**Work required:** Output, without alteration, the first line of the entries and each line after it, stopping with the line that contains "Produktbeschreibung [tab] (119, 1431)".

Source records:
********************
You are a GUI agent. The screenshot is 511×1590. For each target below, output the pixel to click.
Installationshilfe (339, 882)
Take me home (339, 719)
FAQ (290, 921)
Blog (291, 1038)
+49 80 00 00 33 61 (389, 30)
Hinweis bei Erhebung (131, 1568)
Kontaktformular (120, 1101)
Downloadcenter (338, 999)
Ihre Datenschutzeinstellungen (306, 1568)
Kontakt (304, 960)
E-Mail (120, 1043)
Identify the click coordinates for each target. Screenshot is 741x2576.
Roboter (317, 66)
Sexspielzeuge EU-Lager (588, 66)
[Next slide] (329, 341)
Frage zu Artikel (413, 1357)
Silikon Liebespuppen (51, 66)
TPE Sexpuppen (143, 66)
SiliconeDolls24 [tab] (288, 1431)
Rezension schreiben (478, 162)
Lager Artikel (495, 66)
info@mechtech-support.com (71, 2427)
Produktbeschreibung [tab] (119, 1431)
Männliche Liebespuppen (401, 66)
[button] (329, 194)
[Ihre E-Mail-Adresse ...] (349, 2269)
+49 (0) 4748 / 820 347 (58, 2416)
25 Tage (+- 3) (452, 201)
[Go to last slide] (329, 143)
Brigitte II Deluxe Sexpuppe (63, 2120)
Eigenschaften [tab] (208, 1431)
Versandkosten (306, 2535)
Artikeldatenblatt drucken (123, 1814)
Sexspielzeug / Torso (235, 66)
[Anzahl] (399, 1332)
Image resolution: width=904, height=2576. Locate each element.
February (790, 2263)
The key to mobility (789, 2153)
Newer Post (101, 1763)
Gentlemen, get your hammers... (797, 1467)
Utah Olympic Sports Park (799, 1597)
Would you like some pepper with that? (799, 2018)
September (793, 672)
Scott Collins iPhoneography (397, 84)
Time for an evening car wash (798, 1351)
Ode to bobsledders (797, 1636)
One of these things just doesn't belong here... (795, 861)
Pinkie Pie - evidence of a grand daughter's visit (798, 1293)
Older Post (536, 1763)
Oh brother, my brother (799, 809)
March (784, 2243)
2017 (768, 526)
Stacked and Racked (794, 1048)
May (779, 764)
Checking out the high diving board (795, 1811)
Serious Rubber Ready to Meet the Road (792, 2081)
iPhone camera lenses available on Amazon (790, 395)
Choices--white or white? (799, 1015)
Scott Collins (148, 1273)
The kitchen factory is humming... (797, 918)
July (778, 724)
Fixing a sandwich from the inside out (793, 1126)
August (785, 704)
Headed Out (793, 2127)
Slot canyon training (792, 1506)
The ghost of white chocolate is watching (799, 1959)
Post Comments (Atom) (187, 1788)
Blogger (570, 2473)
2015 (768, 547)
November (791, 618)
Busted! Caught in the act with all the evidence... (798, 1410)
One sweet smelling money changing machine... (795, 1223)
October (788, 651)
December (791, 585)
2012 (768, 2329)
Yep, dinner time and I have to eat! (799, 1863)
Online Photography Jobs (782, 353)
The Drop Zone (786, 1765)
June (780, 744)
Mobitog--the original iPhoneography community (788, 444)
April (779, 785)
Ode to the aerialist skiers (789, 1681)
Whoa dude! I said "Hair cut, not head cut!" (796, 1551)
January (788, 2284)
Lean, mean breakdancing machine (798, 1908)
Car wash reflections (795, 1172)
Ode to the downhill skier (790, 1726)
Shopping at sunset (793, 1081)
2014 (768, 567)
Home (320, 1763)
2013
********************
**Answer:**
You are a GUI agent. The screenshot is 511×1590. For each target below, output the pixel to click.
Installationshilfe (339, 882)
Take me home (339, 719)
FAQ (290, 921)
Blog (291, 1038)
+49 80 00 00 33 61 (389, 30)
Hinweis bei Erhebung (131, 1568)
Kontaktformular (120, 1101)
Downloadcenter (338, 999)
Ihre Datenschutzeinstellungen (306, 1568)
Kontakt (304, 960)
E-Mail (120, 1043)
Identify the click coordinates for each target. Screenshot is 741x2576.
Roboter (317, 66)
Sexspielzeuge EU-Lager (588, 66)
[Next slide] (329, 341)
Frage zu Artikel (413, 1357)
Silikon Liebespuppen (51, 66)
TPE Sexpuppen (143, 66)
SiliconeDolls24 [tab] (288, 1431)
Rezension schreiben (478, 162)
Lager Artikel (495, 66)
info@mechtech-support.com (71, 2427)
Produktbeschreibung [tab] (119, 1431)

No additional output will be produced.